Work item: Copy out each record that follows exactly, and omit any picture you find.

Provided entries:
^^^^^^^^

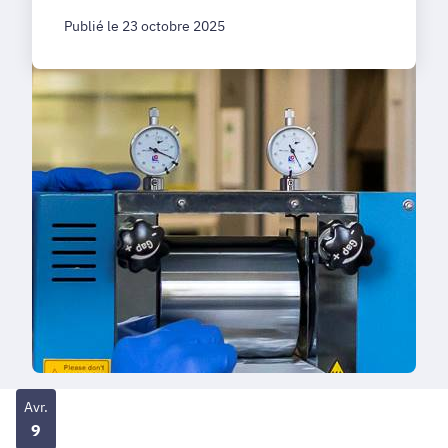
Publié le 23 octobre 2025
Avr.
9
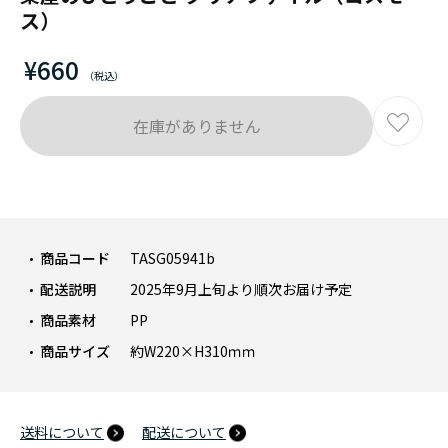
ス）
¥660
在庫がありません
商品コード
TASG05941b
配送説明
2025年9月上旬より順次お届け予定
商品素材
PP
商品サイズ
約W220×H310ｍｍ
送料について
配送について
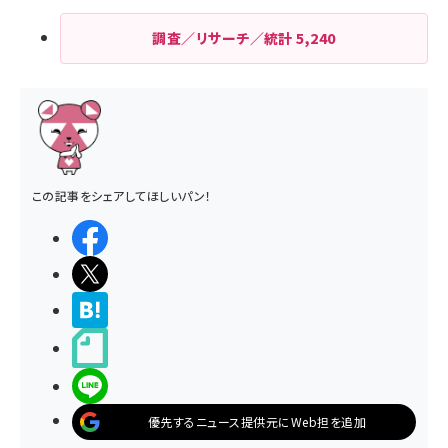
調査／リサーチ／統計
5,240
この記事をシェアしてほしいパン！
シェアする
ポストする
>ブクマする
noteで書く
LINEで送る
優先するニュース提供元にWeb担を追加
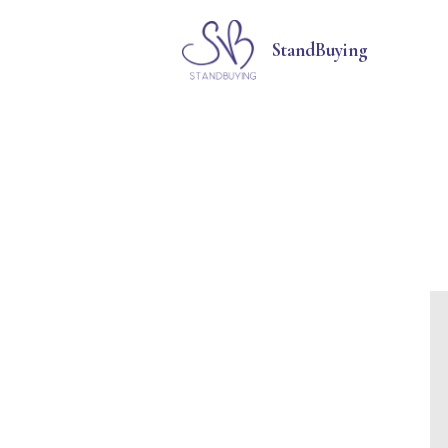
StandBuying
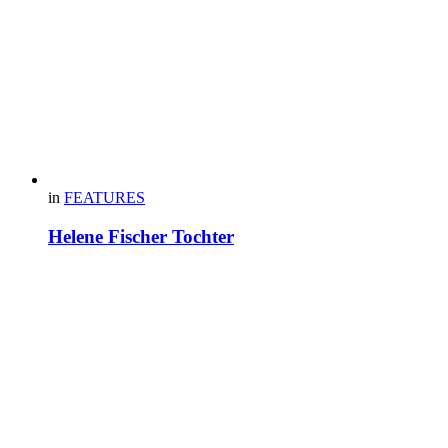
in
FEATURES
Helene Fischer Tochter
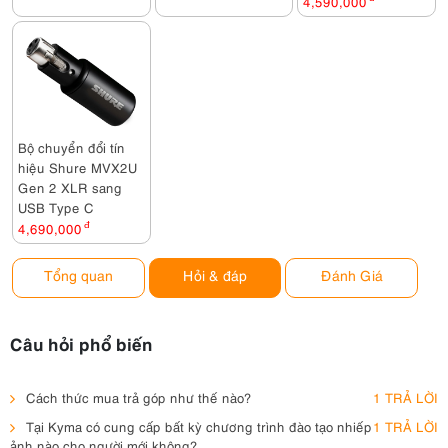
4,590,000
Bộ chuyển đổi tín
hiệu Shure MVX2U
Gen 2 XLR sang
USB Type C
4,690,000
đ
Tổng quan
Hỏi & đáp
Đánh Giá
Câu hỏi phổ biến
Cách thức mua trả góp như thế nào?
1 TRẢ LỜI
Tại Kyma có cung cấp bất kỳ chương trình đào tạo nhiếp
1 TRẢ LỜI
ảnh nào cho người mới không?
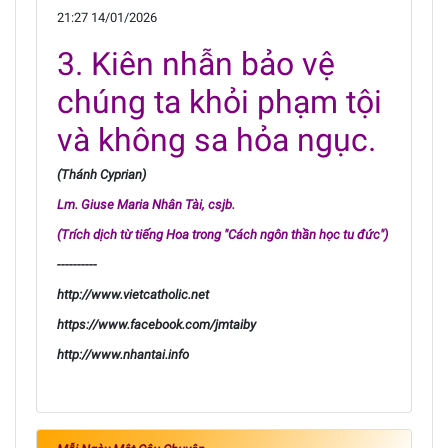
21:27 14/01/2026
3. Kiên nhẫn bảo vệ
chúng ta khỏi phạm tội
và không sa hỏa ngục.
(Thánh Cyprian)
Lm. Giuse Maria Nhân Tài, csjb.
(Trích dịch từ tiếng Hoa trong "Cách ngôn thần học tu đức")
----------
http://www.vietcatholic.net
https://www.facebook.com/jmtaiby
http://www.nhantai.info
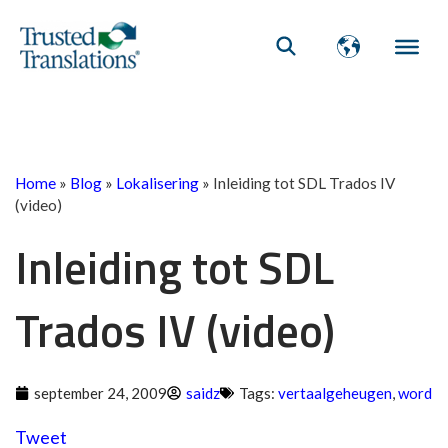
Home
»
Blog
»
Lokalisering
»
Inleiding tot SDL Trados IV
(video)
Inleiding tot SDL
Trados IV (video)
september 24, 2009
saidz
Tags:
vertaalgeheugen
,
word
Tweet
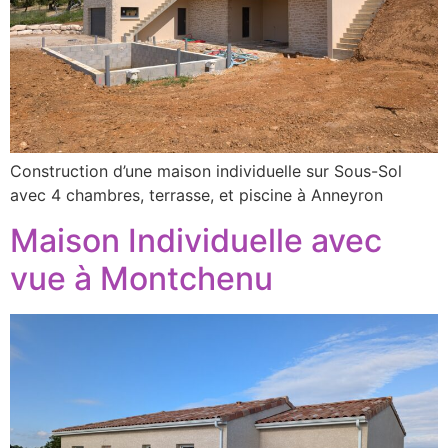
Construction d’une maison individuelle sur Sous-Sol
avec 4 chambres, terrasse, et piscine à Anneyron
Maison Individuelle avec
vue à Montchenu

^^^^^^^^

Written response:
Publié le 23 octobre 2025
Avr.
9
ス）
¥660
在庫がありません
商品コード
TASG05941b
配送説明
2025年9月上旬より順次お届け予定
商品素材
PP
商品サイズ
約W220×H310ｍｍ
送料について
配送について
調査／リサーチ／統計
5,240
この記事をシェアしてほしいパン！
シェアする
ポストする
>ブクマする
noteで書く
LINEで送る
優先するニュース提供元にWeb担を追加
StandBuying
in
FEATURES
Helene Fischer Tochter
4,590,000
Bộ chuyển đổi tín
hiệu Shure MVX2U
Gen 2 XLR sang
USB Type C
4,690,000
đ
Tổng quan
Hỏi & đáp
Đánh Giá
Câu hỏi phổ biến
Cách thức mua trả góp như thế nào?
1 TRẢ LỜI
Tại Kyma có cung cấp bất kỳ chương trình đào tạo nhiếp
1 TRẢ LỜI
ảnh nào cho người mới không?
21:27 14/01/2026
3. Kiên nhẫn bảo vệ
chúng ta khỏi phạm tội
và không sa hỏa ngục.
(Thánh Cyprian)
Lm. Giuse Maria Nhân Tài, csjb.
(Trích dịch từ tiếng Hoa trong "Cách ngôn thần học tu đức")
----------
http://www.vietcatholic.net
https://www.facebook.com/jmtaiby
http://www.nhantai.info
Home
»
Blog
»
Lokalisering
»
Inleiding tot SDL Trados IV
(video)
Inleiding tot SDL
Trados IV (video)
september 24, 2009
saidz
Tags:
vertaalgeheugen
,
word
Tweet
Construction d’une maison individuelle sur Sous-Sol
avec 4 chambres, terrasse, et piscine à Anneyron
Maison Individuelle avec
vue à Montchenu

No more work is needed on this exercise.